WORK INSTRUCTIONS: Begin at the line containing "Forum Rules (105, 796)" in the data below and go on through the line containing "Forgot login name or password? (161, 736)", repeating each line exactly; include both ends and no other line.

RECORDS FOR THE EXERCISE:
======

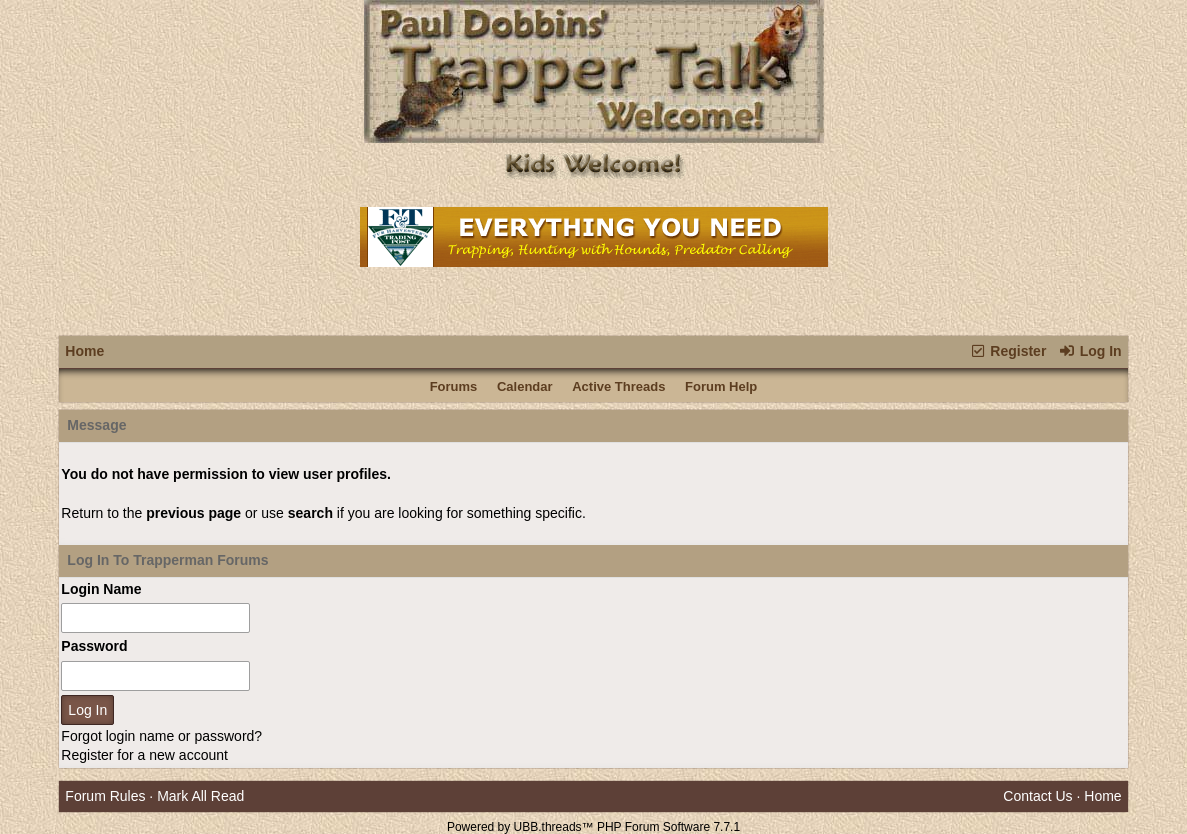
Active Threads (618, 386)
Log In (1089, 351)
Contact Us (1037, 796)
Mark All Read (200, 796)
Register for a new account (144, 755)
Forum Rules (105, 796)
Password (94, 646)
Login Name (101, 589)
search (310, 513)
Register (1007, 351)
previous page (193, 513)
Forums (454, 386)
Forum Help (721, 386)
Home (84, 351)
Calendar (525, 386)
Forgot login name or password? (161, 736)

======

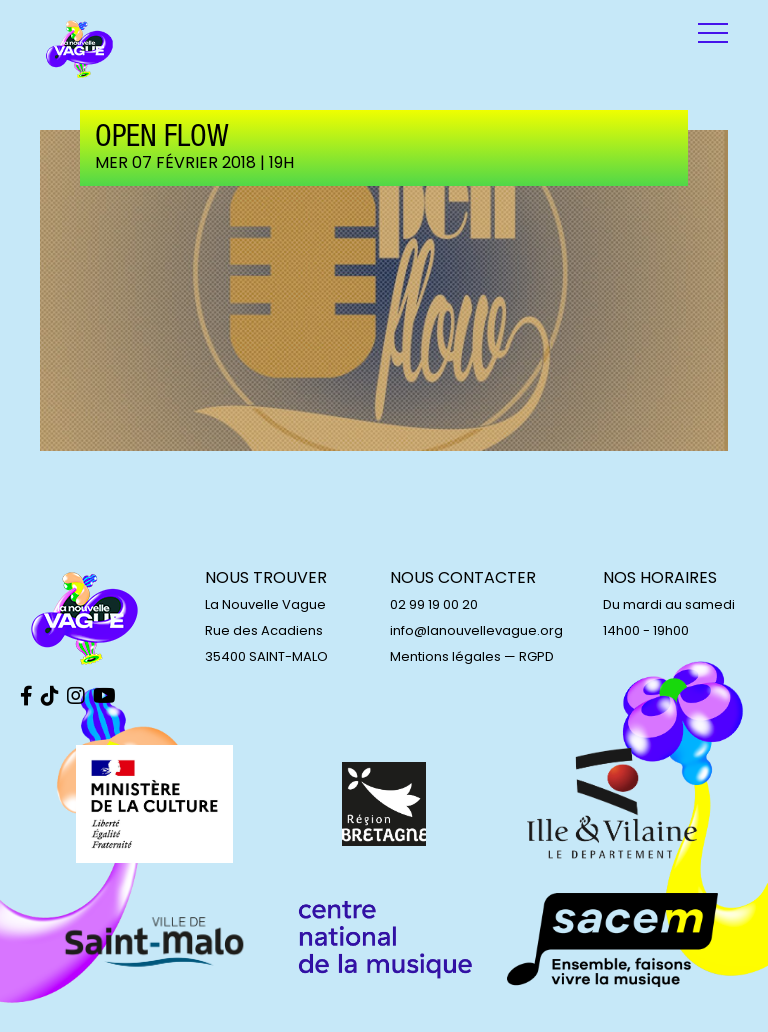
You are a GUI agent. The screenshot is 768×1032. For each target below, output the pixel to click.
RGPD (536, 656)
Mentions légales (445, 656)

======

RESULT:
Forum Rules (105, 796)
Password (94, 646)
Login Name (101, 589)
search (310, 513)
Register (1007, 351)
previous page (193, 513)
Forums (454, 386)
Forum Help (721, 386)
Home (84, 351)
Calendar (525, 386)
Forgot login name or password? (161, 736)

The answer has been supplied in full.